How do you hold a moonbeam in your hand?

Out of focus and bemused

Questions that I have never previously been asked by a passport-office; “Can he write his name?”  “Can you get up in the morning?” 

Joni’s baby Argentinean passport runs out in November so I went to the civil registry to see about another one.  “Can he write his name?”  “Er, not really, he runs out of A4 paper after the first few letters…”  “Right, then we have to do this before he’s five because he has to be able to sign his own passport when he’s five.  Can you get up in the morning?”  “Er yes….” “Good, be here at seven tomorrow then.” 

That was yesterday.  Thus today found us in the passport department of the civil registry at 7 a.m. where an electronic device took his photograph and another electronic device took his fingerprints, and a human being informed us that a new passport will be arriving by courier in a couple of weeks. 

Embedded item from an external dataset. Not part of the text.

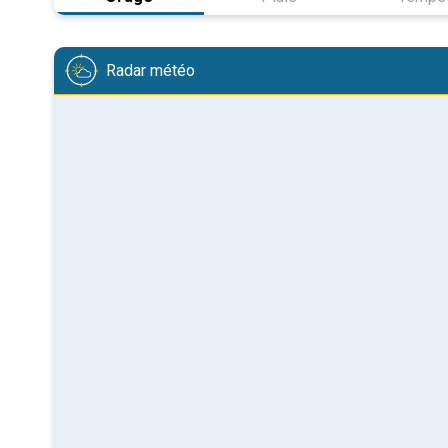
Radar météo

How do you solve a problem like…

  Maria isn’t her name, but it’s how we know her as it’s the first name she gave us.  And she isn’t so much a “problem” as a conundrum.  My itinerant friend reappeared this morning and our peaceful if not entirely productive post-passport-office mud-pie making session out on the patio suddenly became a confetti chase around town.  We went to her current bedsit, followed by two queues in the benefits office, followed by the bank.  The benefits office insists that there’s a pension in her name that has been drawn since 2007.  She insists she isn’t drawing it.  The bank insists that the money is being drawn out of her account with her bank-card from the cash-machine.  She insists that it isn’t her, although she has the bank card in her possession but claims not to know how to use it.  I would decide not to believe her, except that the benefit office also volunteered the information that she has been going in there every month for the last while to ask when her pension will be paid, which I can’t see why she would do that unless she really isn’t being paid it.  So, is this an elaborate hoax, or is she telling the truth, or is something very strange going on that I have no idea about?  What I do know is that if she were middle class and articulate, both the benefits office and the bank would be at least a little bit interested in finding out, but because she’s poor and confusing, they assume she’s lying through her teeth and they have washed their hands of her.  She knows that the jury’s still out as far as my believing her is concerned, but I am also morally driven to act as though she might be telling the truth at least until I’m convinced otherwise.  So where to go next? 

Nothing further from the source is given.